Pipeline¶

Utility functions to help setting up Yank configurations.

yank.pipeline.compute_squared_distances(molecule1_positions, molecule2_positions)[source]¶

Compute the squared distances between the atoms of two molecules.

All the positions must be expressed in the same unit of measure.

Parameters:	molecule1_positions : numpy.ndarray An Nx3 array where, N is the number of atoms, containing the positions of the atoms of molecule1. molecule2_positions : numpy.ndarray An Mx3 array where, M is the number of atoms, containing the positions of the atoms of the molecule2.
Returns:	squared_distances : numpy.ndarray An NxM array of squared distances. distances_squared[i][j] is the squared distance between atom i of molecule1 and atom j of molecule 2.

yank.pipeline.compute_min_dist(mol_positions, *args)[source]¶

Compute the minimum distance between a molecule and a set of other molecules.

All the positions must be expressed in the same unit of measure.

Other Parameters:
Parameters:	mol_positions : numpy.ndarray An Nx3 array where, N is the number of atoms, containing the positions of the atoms of the molecule for which we want to compute the minimum distance from the others
Returns:	min_dist : float The minimum distance between `mol_positions` and the other set of positions
	args A series of numpy.ndarrays containing the positions of the atoms of the other molecules

yank.pipeline.compute_min_max_dist(mol_positions, *args)[source]¶

Compute minimum and maximum distances between a molecule and a set of other molecules.

All the positions must be expressed in the same unit of measure.

Other Parameters:
Parameters:	mol_positions : numpy.ndarray An Nx3 array where, N is the number of atoms, containing the positions of the atoms of the molecule for which we want to compute the minimum distance from the others
Returns:	min_dist : float The minimum distance between mol_positions and the atoms of the other positions max_dist : float The maximum distance between mol_positions and the atoms of the other positions
	args A series of numpy.ndarrays containing the positions of the atoms of the other molecules

Examples

>>> mol1_pos = np.array([[-1, -1, -1], [1, 1, 1]], np.float)
>>> mol2_pos = np.array([[2, 2, 2], [2, 4, 5]], np.float)  # determine min dist
>>> mol3_pos = np.array([[3, 3, 3], [3, 4, 5]], np.float)  # determine max dist
>>> min_dist, max_dist = compute_min_max_dist(mol1_pos, mol2_pos, mol3_pos)
>>> min_dist == np.linalg.norm(mol1_pos[1] - mol2_pos[0])
True
>>> max_dist == np.linalg.norm(mol1_pos[1] - mol3_pos[1])
True

yank.pipeline.compute_radius_of_gyration(positions)[source]¶

Compute the radius of gyration of the specified coordinate set.
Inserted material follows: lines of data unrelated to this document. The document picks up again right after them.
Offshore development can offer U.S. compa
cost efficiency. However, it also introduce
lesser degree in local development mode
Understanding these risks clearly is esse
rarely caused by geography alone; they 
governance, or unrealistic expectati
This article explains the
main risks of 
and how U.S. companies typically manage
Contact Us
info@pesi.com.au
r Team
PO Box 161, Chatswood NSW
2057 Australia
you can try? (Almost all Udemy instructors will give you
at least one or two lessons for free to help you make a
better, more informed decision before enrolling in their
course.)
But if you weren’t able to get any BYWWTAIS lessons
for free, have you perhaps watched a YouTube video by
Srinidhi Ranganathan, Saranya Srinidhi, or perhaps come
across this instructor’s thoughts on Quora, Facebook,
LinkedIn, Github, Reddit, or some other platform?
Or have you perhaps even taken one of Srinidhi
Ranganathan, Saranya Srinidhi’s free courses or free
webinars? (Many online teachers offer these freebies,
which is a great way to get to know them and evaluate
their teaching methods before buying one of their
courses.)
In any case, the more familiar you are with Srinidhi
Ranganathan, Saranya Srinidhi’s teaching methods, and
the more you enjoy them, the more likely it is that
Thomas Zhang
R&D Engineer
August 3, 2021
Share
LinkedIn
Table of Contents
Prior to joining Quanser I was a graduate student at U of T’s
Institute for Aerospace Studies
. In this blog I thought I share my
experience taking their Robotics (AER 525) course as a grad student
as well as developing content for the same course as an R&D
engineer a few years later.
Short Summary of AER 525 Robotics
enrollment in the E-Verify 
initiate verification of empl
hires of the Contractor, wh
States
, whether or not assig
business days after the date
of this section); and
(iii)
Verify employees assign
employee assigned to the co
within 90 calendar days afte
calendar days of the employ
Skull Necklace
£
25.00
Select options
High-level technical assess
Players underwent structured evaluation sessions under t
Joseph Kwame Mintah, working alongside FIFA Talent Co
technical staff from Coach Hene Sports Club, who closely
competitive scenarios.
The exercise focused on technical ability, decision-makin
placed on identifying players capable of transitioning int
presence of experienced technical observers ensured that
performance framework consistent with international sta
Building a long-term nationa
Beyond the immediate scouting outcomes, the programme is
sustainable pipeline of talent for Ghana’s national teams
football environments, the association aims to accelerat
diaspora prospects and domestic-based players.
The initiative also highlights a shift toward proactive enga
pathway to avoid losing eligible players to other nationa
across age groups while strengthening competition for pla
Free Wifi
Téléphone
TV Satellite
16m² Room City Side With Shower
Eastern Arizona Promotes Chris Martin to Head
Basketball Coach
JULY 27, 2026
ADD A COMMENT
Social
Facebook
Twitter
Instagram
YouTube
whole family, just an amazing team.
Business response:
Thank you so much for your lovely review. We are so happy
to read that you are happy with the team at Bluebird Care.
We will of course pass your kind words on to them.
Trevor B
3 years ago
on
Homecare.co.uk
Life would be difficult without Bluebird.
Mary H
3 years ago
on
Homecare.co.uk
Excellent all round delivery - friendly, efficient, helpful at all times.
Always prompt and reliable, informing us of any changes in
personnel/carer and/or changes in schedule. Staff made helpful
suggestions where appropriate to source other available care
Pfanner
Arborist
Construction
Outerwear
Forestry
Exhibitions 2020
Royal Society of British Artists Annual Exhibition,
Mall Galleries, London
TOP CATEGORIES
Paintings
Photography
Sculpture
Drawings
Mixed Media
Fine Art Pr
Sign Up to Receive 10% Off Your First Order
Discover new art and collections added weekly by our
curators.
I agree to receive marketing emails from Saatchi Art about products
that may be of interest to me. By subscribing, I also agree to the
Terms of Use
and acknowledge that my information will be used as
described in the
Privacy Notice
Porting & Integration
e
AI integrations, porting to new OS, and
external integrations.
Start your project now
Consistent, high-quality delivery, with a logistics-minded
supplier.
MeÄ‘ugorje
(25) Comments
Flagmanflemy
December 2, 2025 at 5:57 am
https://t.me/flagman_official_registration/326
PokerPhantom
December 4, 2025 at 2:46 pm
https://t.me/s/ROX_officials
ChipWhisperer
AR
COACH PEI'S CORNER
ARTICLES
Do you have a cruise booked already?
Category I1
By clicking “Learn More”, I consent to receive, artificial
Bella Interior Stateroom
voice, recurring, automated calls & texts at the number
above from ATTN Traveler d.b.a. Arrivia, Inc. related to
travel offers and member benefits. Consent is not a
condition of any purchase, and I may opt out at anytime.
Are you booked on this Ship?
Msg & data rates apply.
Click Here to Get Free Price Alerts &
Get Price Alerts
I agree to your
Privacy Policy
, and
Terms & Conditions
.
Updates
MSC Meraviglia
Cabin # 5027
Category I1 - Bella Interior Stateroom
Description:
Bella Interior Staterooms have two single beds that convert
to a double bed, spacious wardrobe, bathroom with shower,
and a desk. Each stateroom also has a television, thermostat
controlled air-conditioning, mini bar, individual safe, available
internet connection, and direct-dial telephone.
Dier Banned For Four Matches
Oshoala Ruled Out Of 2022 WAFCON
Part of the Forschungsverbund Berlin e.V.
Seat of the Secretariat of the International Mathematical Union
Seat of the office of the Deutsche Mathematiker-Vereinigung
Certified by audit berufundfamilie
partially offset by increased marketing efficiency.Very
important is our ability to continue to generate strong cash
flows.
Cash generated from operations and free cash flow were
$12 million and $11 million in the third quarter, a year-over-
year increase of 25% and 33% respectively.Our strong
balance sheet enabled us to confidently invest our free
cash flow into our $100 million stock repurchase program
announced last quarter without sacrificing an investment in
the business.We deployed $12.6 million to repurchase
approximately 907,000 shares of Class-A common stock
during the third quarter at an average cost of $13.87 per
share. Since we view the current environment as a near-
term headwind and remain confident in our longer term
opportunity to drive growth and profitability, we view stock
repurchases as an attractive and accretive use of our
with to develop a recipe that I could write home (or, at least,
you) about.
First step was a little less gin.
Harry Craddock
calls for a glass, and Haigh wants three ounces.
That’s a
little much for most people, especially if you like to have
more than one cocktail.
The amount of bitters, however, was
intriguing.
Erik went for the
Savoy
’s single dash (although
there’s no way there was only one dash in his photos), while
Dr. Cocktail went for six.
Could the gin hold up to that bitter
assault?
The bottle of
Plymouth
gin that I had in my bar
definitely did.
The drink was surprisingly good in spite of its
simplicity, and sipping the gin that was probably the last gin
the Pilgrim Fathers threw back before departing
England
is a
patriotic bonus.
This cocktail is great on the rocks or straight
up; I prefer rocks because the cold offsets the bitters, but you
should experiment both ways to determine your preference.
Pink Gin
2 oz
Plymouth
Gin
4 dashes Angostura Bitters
Parameters:	positions : simtk.unit.Quantity with units compatible with angstrom The coordinate set (natoms x 3) for which the radius of gyration is to be computed.
Returns:	radius_of_gyration : simtk.unit.Quantity with units compatible with angstrom The radius of gyration

yank.pipeline.compute_net_charge(system, atom_indices)[source]¶

Compute the total net charge of a subset of atoms in the system.

Parameters:	system : simtk.openmm.System The system object containing the atoms of interest. atom_indices : list of int Indices of the atoms of interest.
Returns:	net_charge : int Total net charge as the sum of the partial charges of the atoms.

yank.pipeline.find_alchemical_counterions(system, topography, region_name)[source]¶

Return the atom indices of the ligand or solute counter ions.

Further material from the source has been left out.